Rudolph described the new patent, titled “Misfolded Protein Sensor Method in Body Fluids,” as “really the anchor of our portfolio — that is, it’s the earliest and broadest claim that really speak to the unique method of detection for these amyloid proteins and amyloid diseases.”
In addition to AD, which will be the initial target, among those 40 amyloid diseases are Parkinson’s disease, Huntington’s disease, systemic amyloidosis, diabetes, certain cardiovascular diseases, as well as the original target, Creutzfeldt-Jakob disease.
For AD, the expectation is that early diagnosis — in a disease area where the only definitive diagnosis comes at autopsy — will lead to earlier therapeutic interventions. Such a test may also play an important role “in future clinical trials of therapeutic candidates for these diseases by quantifiying the presence or absence” of misfolded amyloid proteins and potentially evaluating drug efficacy and dosing, the company said.
Ultimately, Adlyfe hopes to develop a diagnostic test “panel” to test for AD and certain other diseases that are thought to be the result of the aggregation of amyloid plaques in the brain, which leads to dementia.
Rudolph said that there are some 4 million to 5 million cases of AD now in the U.S., with about 100,000 deaths each year.
“The prevalence projections are growing,” Rudolph said, not only in the U.S., but also in Europe, where Adlyfe first hopes to secure a CE mark and later seek FDA approval.
The company describes the technology as a “catalytic detection method” that screens for very low concentrations of misfolded particles, such as proteins in serum or blood, which could identify asymptomatic patients.
“Back when the patent was filed, it wasn’t catalytic in the strict sense of how a chemist or biochemist would use the word catalytic, but it’s really a very similar thing,” Cindy Orser, PhD, told MDD. Orser is Adlyfe’s VP of R&D and one of the three inventors of the technology.
“The reason we chose that word is because there are really two phenomenons occurring; one is the target peptide recognizing its substrate, a folded prion protein, or the misfolded aggregated protein,” she said.
Subsequent to that, it becomes what she characterized as a “domino effect,” whereby signaling through those peptide molecules that have interacted with a misfolded protein, will then itself misfold. “Then that’s propagated throughout the population of those peptide molecules that are in the reaction assay,” she said, or what is otherwise known as “amplification.”
Rudolph said these so-called “propagation catalysts” are formally called Pronucleon ligands.
“That is really what is unique about technology — it’s that we’re using the same molecule to interact with the target and to propagate this signal with molecules resulting in an amplified signal which is generated by the fluorophores that are on the end of the peptides,” Orser told MDD. “When the propagation catalyst changes, when it interacts with its substrate, the probes or fluorophores come into proximity with each other and you actually see a visual shift in fluorescence.”
In other efforts toward a diagnostic test for Alzheimer’s, scientists at the Blanchette Rockefeller Neurosciences Institute (BRNI; Morgantown, West Virginia), affiliated with West Virginia University (also Morgantown), reported last August that they have isolated a substance in skin cells that may provide doctors with a quick and accurate yes-or-no answer when they suspect a patient is showing early signs of the disease.

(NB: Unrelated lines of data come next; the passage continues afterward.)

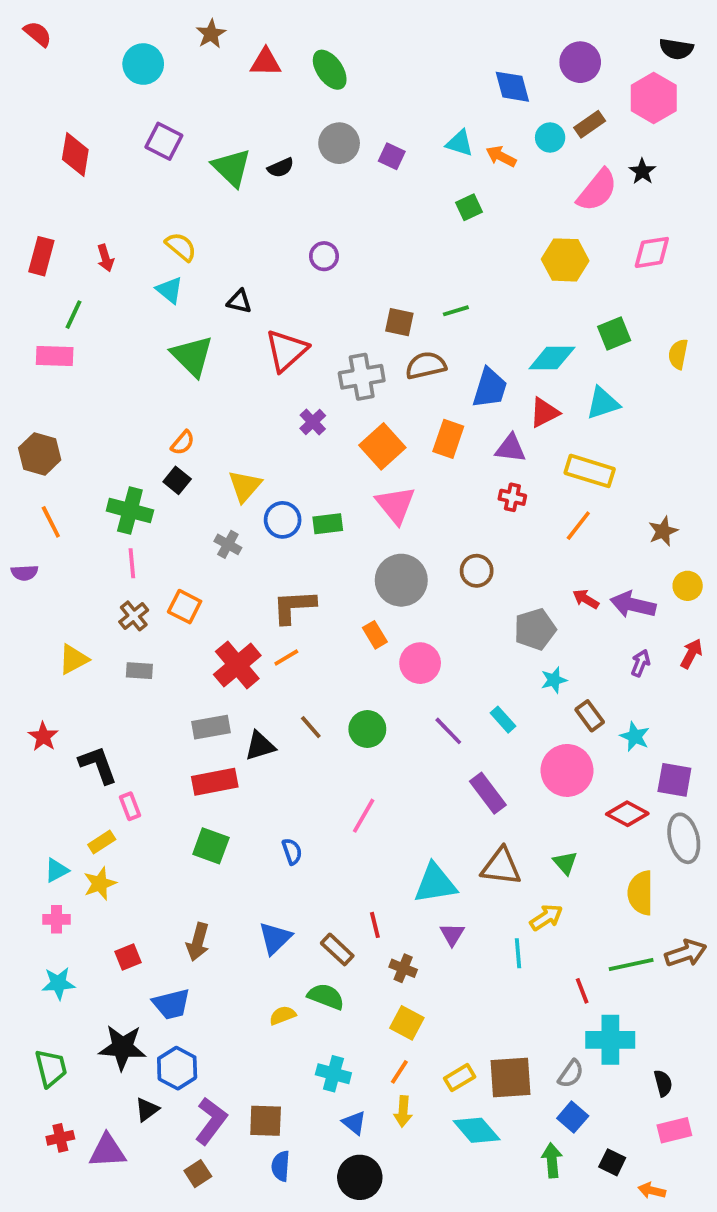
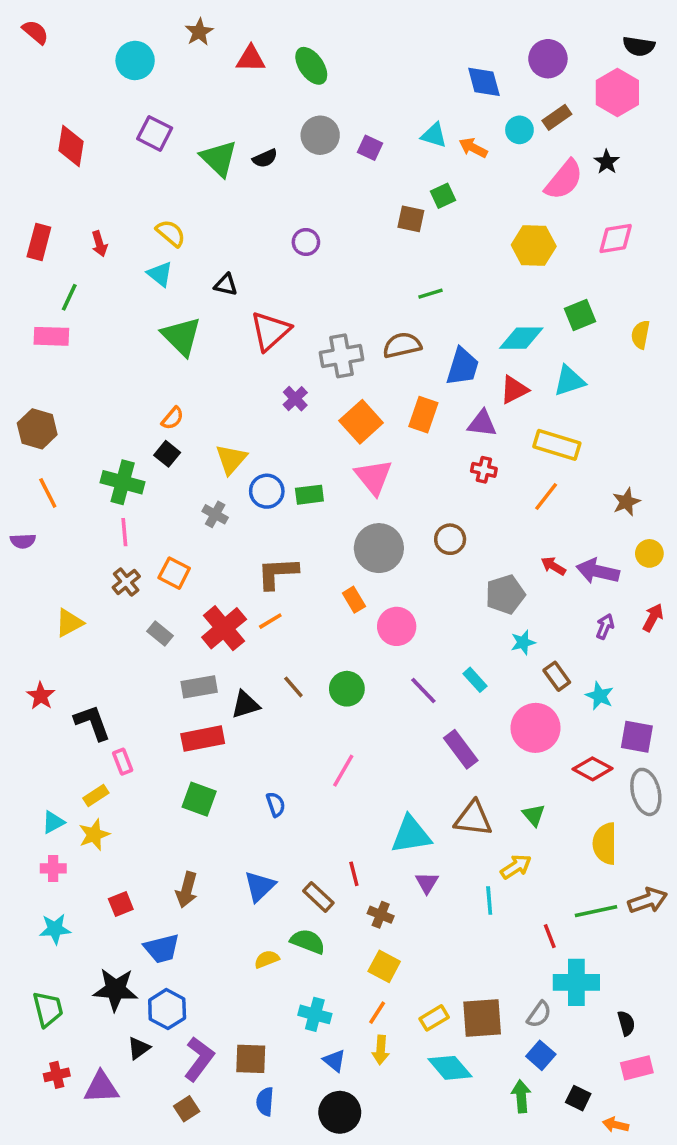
brown square: (399, 322) -> (411, 219), moved
gray rectangle: (139, 671) -> (160, 634), moved, turned 35

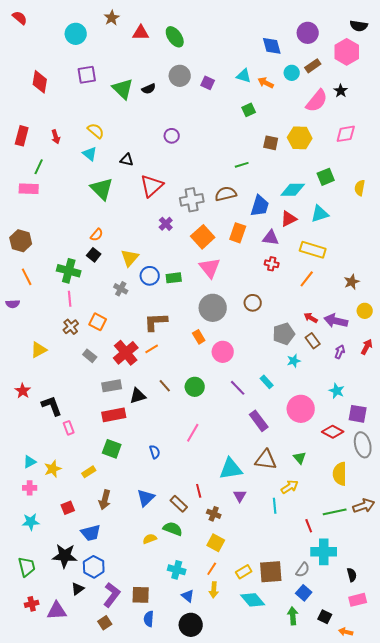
purple square: (155, 133) -> (87, 75), turned -36
brown square: (411, 219) -> (271, 143), moved
brown rectangle: (557, 676) -> (313, 341), moved
yellow rectangle: (96, 795) -> (89, 472), moved

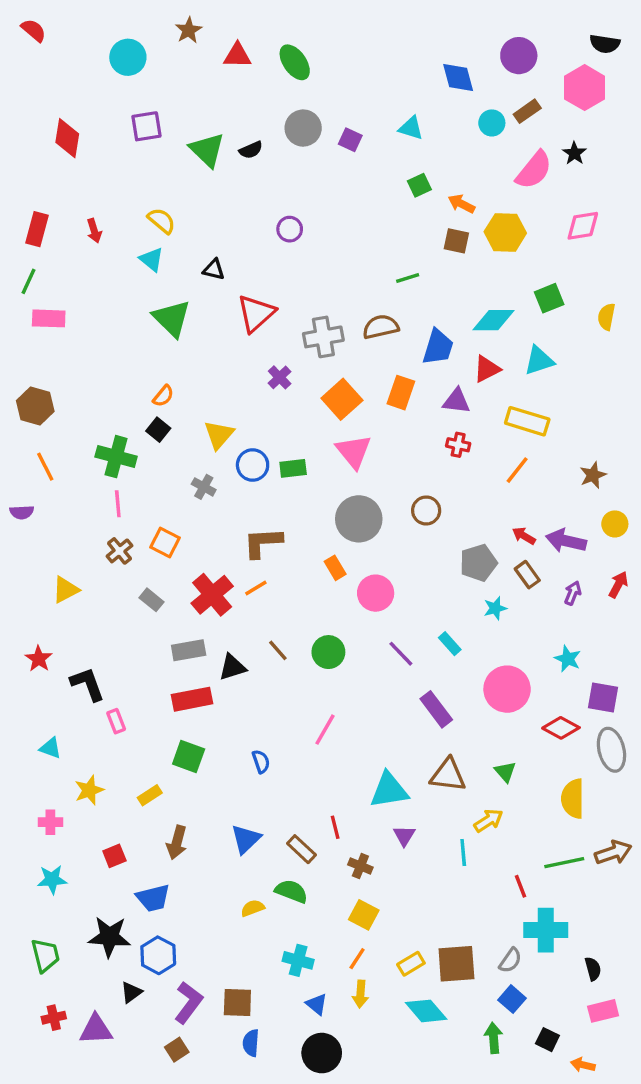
orange arrow: (266, 83) -> (462, 204), moved
green line: (39, 167) -> (28, 281), moved
cyan triangle: (30, 462) -> (50, 748), moved, turned 48

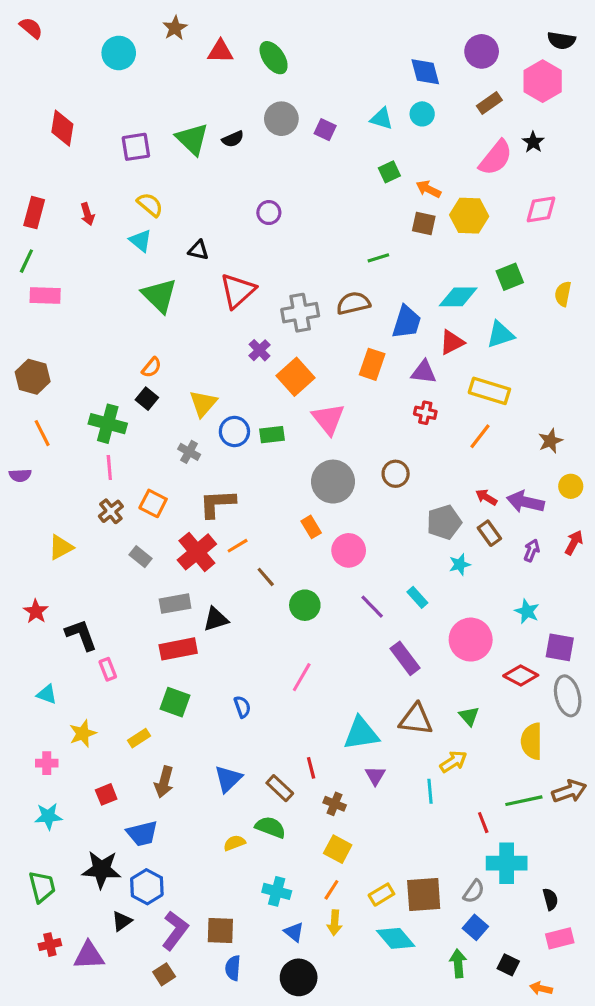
cyan circle: (492, 123) -> (422, 114), moved
purple square: (146, 126) -> (136, 147), moved
orange square: (342, 399) -> (295, 377), moved
brown L-shape: (263, 543) -> (217, 503), moved
brown line: (278, 650) -> (266, 577), moved

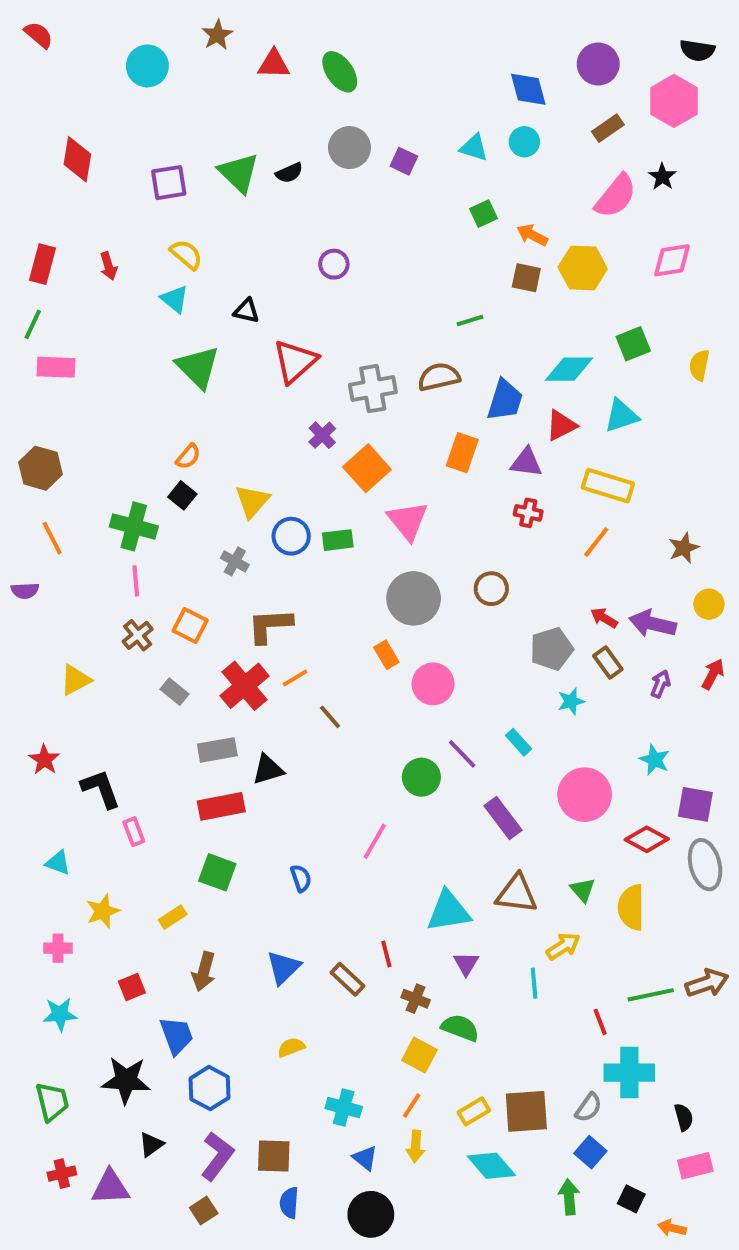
green circle: (305, 605) -> (421, 777), moved
yellow semicircle: (532, 741) -> (631, 907), moved
green semicircle: (270, 827) -> (460, 1028), moved
blue trapezoid: (142, 834) -> (177, 1036), turned -96
blue hexagon: (147, 887) -> (210, 1088), moved

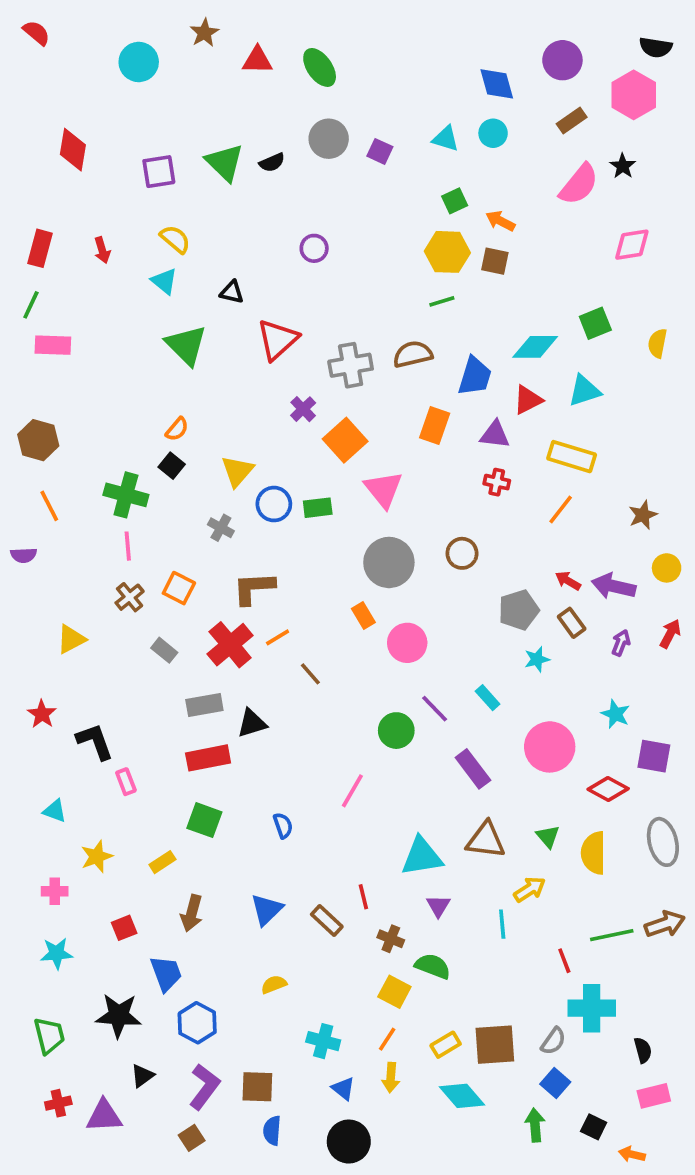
yellow hexagon: (583, 268) -> (447, 252), moved
gray ellipse: (705, 865) -> (663, 842), moved

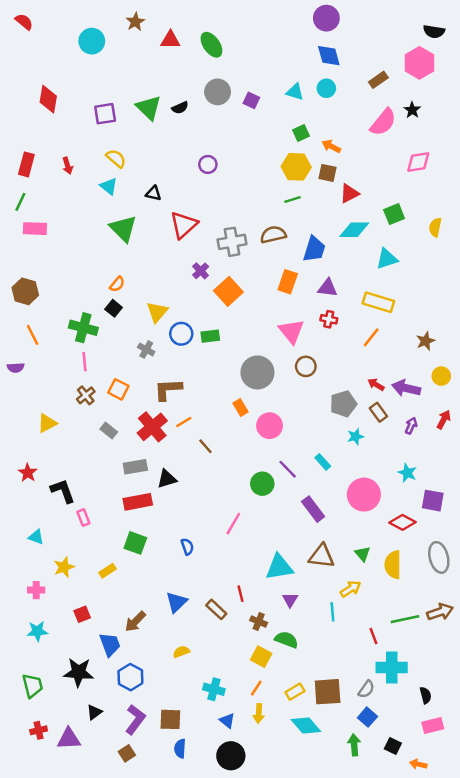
purple circle: (562, 60) -> (326, 18), moved
red triangle: (528, 400) -> (349, 193), moved
pink triangle: (383, 489) -> (291, 331), moved
brown arrow: (192, 913) -> (135, 622), moved, turned 30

They hope this puts them on the road toward developing a skin test for Alzheimer’s disease as well as the road to personalized medicine.
Adlyfe was initially funded by the Defense Advanced Research Projects Agency (DARPA; Ft. Detrick, Maryland) of the U.S. Department of Defense, with more than $7 million from that agency, in addition to the U.S. Army Medical Research and Materiel Command, the National Heart, Lung and Blood Institute, and the UK’s Department for Environment, Food and Rural Affairs. It also had received about $650,000 in a two-year grant from the UK Department of Environment, Food and Rural Affairs in September 2005 for a sensitive early blood test for animal prion diseases.
The shift to Alzheimer’s occurred when the company received its most recent financing of $3.3 million from venture capital firms Canaan Venture Partners and Burrill Associates.